» **YOUR GOAL**: Starting with the line that mentions "e Dance, robusto", repeat each line verbatim until the entries end, both ends included.

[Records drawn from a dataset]
▬▬▬▬▬▬▬▬▬▬

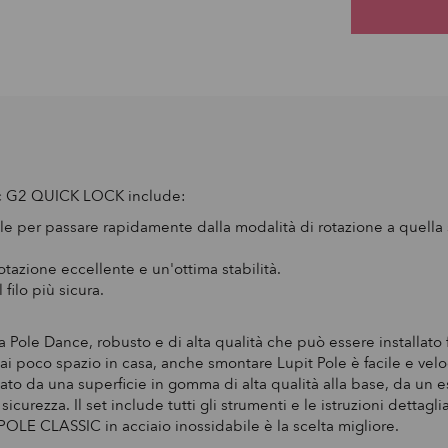
sic G2 QUICK LOCK include:
ole per passare rapidamente dalla modalità di rotazione a quella 
otazione eccellente e un'ottima stabilità.
filo più sicura.
e Dance, robusto e di alta qualità che può essere installato fa
 hai poco spazio in casa, anche smontare Lupit Pole è facile e vel
rizzato da una superficie in gomma di alta qualità alla base, da un
curezza. Il set include tutti gli strumenti e le istruzioni dettagl
T POLE CLASSIC in acciaio inossidabile è la scelta migliore.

▬▬▬▬▬▬▬▬▬▬

» **OUTPUT**:
e Dance, robusto e di alta qualità che può essere installato fa
 hai poco spazio in casa, anche smontare Lupit Pole è facile e vel
rizzato da una superficie in gomma di alta qualità alla base, da un
curezza. Il set include tutti gli strumenti e le istruzioni dettagl
T POLE CLASSIC in acciaio inossidabile è la scelta migliore.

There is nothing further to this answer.